_Work instructions_: Once the pictures are set aside, reproduce the entries below exactly.

┌────────

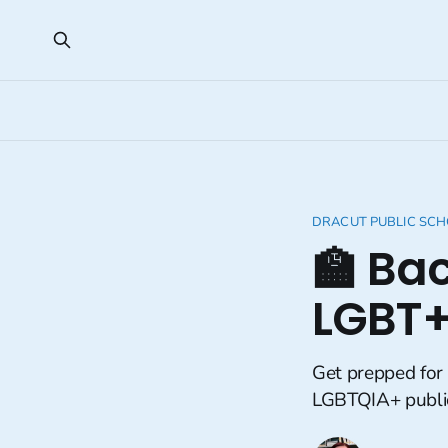
DRACUT PUBLIC SC
🏫 Ba
LGBT+
Get prepped for
LGBTQIA+ public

└────────

_Solution for this exercise_:
DRACUT PUBLIC SC
🏫 Ba
LGBT+
Get prepped for
LGBTQIA+ public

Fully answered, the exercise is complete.